JPY flows: JPY rises sharply in early Europe
USD/JPY falls 3 big figures in early Europe. Wires are attributing the move to the result of the Japanese LDP leadership election, although it looks like a move that might have been triggered by intervention. Either way, it breaks the JPY downtrend of the last two weeks, but further action may be needed to sustain a JPY recovery.
Europe kicks off with what looks very much like BoJ intervention after another overnight session of JPY weakness, but in fact appears to be related to the LDP leadership election victory for Ishiba. USD/JPY has fallen from above 146 to below 144 in a couple of minutes. Markets were worried about the potential victory of hardline nationalist Sanae Takaichi, a vocal opponent of further interest rate hikes, but the win for Ishiba should allow the BoJ to follow its planned tightening cycle if data allows. The JPY was on its tenth consecutive day of decline against GBP and CHF, and the carry trade that had sent USD/JPY to 160 was clearly back in play. As was the case back in July, the JPY decline was progressing far beyond the levels suggested by the normal metrics, so the JPY was ripe for a recovery.

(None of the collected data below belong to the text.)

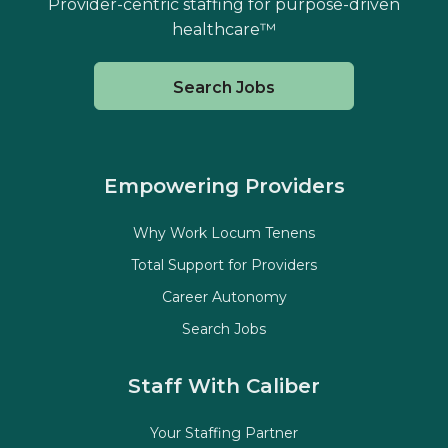
Provider-centric staffing for purpose-driven
healthcare™
Search Jobs
Empowering Providers
Why Work Locum Tenens
Total Support for Providers
Career Autonomy
Search Jobs
Staff With Caliber
Your Staffing Partner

How persistent this move is will depend on how markets in general proceed from here. The BoJ has the option of raising rates as early as October, but is likely to be reluctant to do so after the latest inflation data showed a dip to 2.0% in core Tokyo CPI. They are looking for more evidence of higher wages feeding through to services prices before they are confident enough to enact further tightening. The movements in yield spreads and risk premia which are generally the drivers of USD/JPY are therefore likely to be determined by moves in US yields and equities. US 10 year yields have edged up since the Fed rate cut, but spreads are still at a level that suggests scope for USD/JPY to move back to 140. Equity strength has also been persistent since the Fed move, sending equity risk premia lower, but the EUR/JPY correlation with risk premia still suggests scope for a move sub-160. But if we see US yields rise further form here, and equities hold current levels, the case for further JPY gains will weaken.
Even so, the BoJ hurt speculators back in July and there will now be more wariness of short JPY positions, so we doubt we will see USD/JPY back above 145. But either weaker US data or BoJ action may be necessary if we are to see sub-140 in the near term. Of course, longer term we would still expect JPY gains as valuation remains extremely low, and the market has yet to correct for the big real JPY depreciation due to relatively low Japanese inflation in recent years. This will come at some point, but may well only be seen when we have a longer period of weaker equity market performance.